By Sean Carlson
The City Council passed landmark legislation in 2015 in the wake of the deadliest outbreak of Legionnaires' Disease in New York history requiring that every cooling tower be found, registered and inspected regularly.
Three years later, the city still isn't sure if it's found all of them.
Cooling towers are a piece of rooftop air conditioning equipment. On Tuesday, after a WNYC/Gothamist report found widespread noncompliance among the owners of the city's 6,000 registered cooling towers, health department officials testified at a City Council hearing that was debating new legislation on the towers. So, they were asked, about how many cooling towers aren't registered?
"There are certainly some," a health department spokesman told the committee. They would not say just how many, but added that the city is "closing in" on finding all of them.
Health committee chair Councilman Mark Levine — whose district in Upper Manhattan has seen two clusters of Legionnaires' Disease this year alone — pushed back.
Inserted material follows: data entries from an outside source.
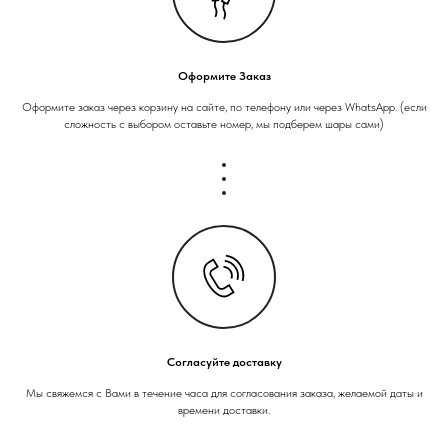
Оформите Заказ
Оформите заказ через корзину на сайте, по телефону или через WhatsApp. (если
сложность с выбором оставьте номер, мы подберем шары сами)
Согласуйте доставку
Мы свяжемся с Вами в течение часа для согласования заказа, желаемой даты и
времени доставки.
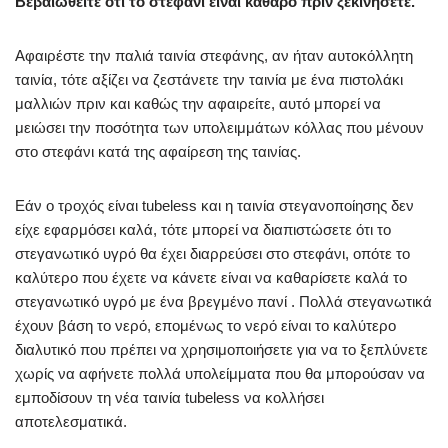
Βεβαιωθείτε ότι το στεφάνι είναι καθαρό πριν ξεκινήσετε.
Αφαιρέστε την παλιά ταινία στεφάνης, αν ήταν αυτοκόλλητη
ταινία, τότε αξίζει να ζεστάνετε την ταινία με ένα πιστολάκι
μαλλιών πριν και καθώς την αφαιρείτε, αυτό μπορεί να
μειώσει την ποσότητα των υπολειμμάτων κόλλας που μένουν
στο στεφάνι κατά της αφαίρεση της ταινίας.
Εάν ο τροχός είναι tubeless και η ταινία στεγανοποίησης δεν
είχε εφαρμόσει καλά, τότε μπορεί να διαπιστώσετε ότι το
στεγανωτικό υγρό θα έχει διαρρεύσει στο στεφάνι, οπότε το
καλύτερο που έχετε να κάνετε είναι να καθαρίσετε καλά το
στεγανωτικό υγρό με ένα βρεγμένο πανί . Πολλά στεγανωτικά
έχουν βάση το νερό, επομένως το νερό είναι το καλύτερο
διαλυτικό που πρέπει να χρησιμοποιήσετε για να το ξεπλύνετε
χωρίς να αφήνετε πολλά υπολείμματα που θα μπορούσαν να
εμποδίσουν τη νέα ταινία tubeless να κολλήσει
αποτελεσματικά.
"In both clusters in my district you identified unregistered towers just in that little neighborhood, so there must be many around the city," he said. While he praised the city's law to regulate cooling towers, he said the ones left unregistered are a problem.
"If the owner just ignores the whole thing and doesn't even report the existence of the tower to the city, then they could be doing nothing there," he said.
The health department says it uses a variety of tactics to locate unregistered cooling towers, which included using experts to "look around" when out in the city. It also has used satellite imagery to locate cooling towers on the roofs of buildings.
The proposed legislation would increase the frequency that cooling tower owners must report inspection results to the city, and notify owners about important dates. Officials say an online portal will go live next year to assist building owners and the public.